***** PROVIDED DATA *****
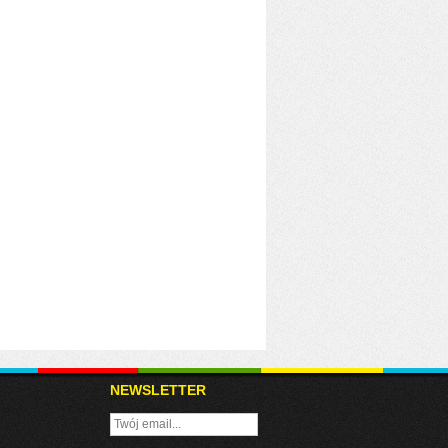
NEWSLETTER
*****
***** PROVIDED DATA *****
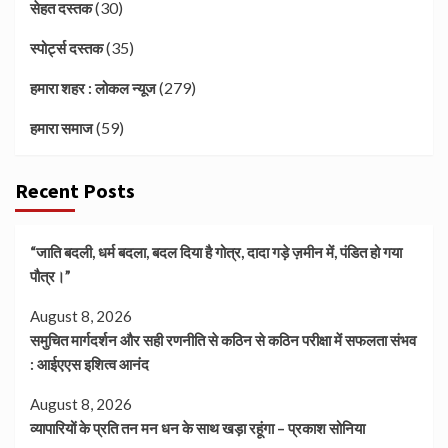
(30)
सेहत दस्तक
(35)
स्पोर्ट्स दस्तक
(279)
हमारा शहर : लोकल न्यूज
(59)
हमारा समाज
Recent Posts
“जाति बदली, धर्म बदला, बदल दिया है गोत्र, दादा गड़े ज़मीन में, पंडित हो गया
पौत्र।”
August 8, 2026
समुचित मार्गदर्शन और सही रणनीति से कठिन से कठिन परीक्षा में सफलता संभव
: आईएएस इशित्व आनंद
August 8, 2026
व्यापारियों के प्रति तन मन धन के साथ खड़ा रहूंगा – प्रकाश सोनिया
*****
AIM OF THE TASK
Would you please copy exactly the part of the entries above that begins at the line containing "Recent Posts" and ends at the line containing "व्यापारियों के प्रति", both lines included?

FINISHED TASK
Recent Posts
“जाति बदली, धर्म बदला, बदल दिया है गोत्र, दादा गड़े ज़मीन में, पंडित हो गया
पौत्र।”
August 8, 2026
समुचित मार्गदर्शन और सही रणनीति से कठिन से कठिन परीक्षा में सफलता संभव
: आईएएस इशित्व आनंद
August 8, 2026
व्यापारियों के प्रति तन मन धन के साथ खड़ा रहूंगा – प्रकाश सोनिया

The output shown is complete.